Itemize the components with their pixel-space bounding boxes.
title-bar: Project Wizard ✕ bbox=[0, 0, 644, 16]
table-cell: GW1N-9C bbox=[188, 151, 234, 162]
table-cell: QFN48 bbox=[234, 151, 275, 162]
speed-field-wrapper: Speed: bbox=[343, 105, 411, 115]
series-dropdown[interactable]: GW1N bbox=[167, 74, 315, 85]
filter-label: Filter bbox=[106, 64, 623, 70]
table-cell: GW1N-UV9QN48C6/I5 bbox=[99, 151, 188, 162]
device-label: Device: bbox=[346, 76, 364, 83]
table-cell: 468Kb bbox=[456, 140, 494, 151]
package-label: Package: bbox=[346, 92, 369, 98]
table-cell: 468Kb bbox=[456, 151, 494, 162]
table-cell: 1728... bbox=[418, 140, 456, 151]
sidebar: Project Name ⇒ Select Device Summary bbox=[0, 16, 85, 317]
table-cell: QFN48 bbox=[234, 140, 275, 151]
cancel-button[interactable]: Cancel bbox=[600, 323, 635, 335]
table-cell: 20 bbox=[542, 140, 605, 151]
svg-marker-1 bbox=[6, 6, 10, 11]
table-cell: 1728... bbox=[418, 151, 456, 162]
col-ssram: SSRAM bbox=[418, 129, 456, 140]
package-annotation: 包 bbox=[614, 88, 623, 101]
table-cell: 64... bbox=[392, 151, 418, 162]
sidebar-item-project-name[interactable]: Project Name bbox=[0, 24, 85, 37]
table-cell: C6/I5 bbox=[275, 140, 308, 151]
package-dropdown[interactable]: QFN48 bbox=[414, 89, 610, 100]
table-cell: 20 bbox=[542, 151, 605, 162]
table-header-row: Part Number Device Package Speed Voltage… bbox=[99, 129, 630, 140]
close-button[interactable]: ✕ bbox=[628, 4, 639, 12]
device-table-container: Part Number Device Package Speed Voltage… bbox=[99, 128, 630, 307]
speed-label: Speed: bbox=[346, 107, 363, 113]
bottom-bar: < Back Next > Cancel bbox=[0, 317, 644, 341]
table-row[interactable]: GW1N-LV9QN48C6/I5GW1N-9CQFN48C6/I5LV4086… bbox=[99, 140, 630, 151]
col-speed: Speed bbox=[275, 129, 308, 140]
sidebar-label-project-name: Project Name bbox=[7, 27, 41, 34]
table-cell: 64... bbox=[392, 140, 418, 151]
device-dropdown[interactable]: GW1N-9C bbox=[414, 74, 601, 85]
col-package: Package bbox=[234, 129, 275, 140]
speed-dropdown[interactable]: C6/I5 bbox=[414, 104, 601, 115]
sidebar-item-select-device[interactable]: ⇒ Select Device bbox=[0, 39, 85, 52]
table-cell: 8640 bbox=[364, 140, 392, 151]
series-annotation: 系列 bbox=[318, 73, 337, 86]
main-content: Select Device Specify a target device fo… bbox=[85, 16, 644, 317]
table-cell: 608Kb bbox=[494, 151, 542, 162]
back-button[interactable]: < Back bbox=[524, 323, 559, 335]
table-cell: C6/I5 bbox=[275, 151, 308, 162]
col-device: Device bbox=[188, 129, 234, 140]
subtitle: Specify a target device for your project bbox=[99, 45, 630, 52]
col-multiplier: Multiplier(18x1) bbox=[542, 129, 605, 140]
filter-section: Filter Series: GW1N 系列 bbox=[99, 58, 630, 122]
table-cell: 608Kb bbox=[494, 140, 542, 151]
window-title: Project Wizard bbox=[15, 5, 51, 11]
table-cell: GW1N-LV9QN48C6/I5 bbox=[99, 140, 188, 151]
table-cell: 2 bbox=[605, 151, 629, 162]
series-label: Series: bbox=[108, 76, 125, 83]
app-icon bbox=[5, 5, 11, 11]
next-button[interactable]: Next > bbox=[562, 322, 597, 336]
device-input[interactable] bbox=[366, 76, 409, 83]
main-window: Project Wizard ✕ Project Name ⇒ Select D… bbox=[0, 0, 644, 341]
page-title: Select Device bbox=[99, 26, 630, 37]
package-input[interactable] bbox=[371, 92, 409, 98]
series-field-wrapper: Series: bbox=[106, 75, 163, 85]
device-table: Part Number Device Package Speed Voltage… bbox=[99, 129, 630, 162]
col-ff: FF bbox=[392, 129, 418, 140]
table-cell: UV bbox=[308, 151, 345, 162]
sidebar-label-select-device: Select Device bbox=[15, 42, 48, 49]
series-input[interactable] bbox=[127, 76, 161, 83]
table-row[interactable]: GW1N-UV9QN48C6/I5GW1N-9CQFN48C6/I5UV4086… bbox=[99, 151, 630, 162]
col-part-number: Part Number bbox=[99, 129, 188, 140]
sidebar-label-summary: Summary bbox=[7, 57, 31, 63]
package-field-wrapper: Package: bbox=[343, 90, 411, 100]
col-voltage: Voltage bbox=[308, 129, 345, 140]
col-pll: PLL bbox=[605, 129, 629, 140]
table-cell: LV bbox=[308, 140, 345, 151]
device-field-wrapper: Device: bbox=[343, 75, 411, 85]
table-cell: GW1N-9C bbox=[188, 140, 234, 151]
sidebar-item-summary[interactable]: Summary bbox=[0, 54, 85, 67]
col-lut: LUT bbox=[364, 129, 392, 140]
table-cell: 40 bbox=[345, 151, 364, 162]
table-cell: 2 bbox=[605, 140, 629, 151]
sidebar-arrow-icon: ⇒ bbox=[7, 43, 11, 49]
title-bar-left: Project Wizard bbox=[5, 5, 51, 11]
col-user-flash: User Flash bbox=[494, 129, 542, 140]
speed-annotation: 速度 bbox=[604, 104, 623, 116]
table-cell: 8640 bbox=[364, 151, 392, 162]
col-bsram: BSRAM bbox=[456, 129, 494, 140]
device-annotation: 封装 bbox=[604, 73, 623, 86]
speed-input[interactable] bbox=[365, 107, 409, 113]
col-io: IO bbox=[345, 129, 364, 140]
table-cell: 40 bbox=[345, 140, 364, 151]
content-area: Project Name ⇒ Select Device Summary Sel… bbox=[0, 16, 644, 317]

§ Task item:
If a line in the data above holds the string "field", report that line.

§ Exercise result:
speed-field-wrapper: Speed: bbox=[343, 105, 411, 115]
series-field-wrapper: Series: bbox=[106, 75, 163, 85]
package-field-wrapper: Package: bbox=[343, 90, 411, 100]
device-field-wrapper: Device: bbox=[343, 75, 411, 85]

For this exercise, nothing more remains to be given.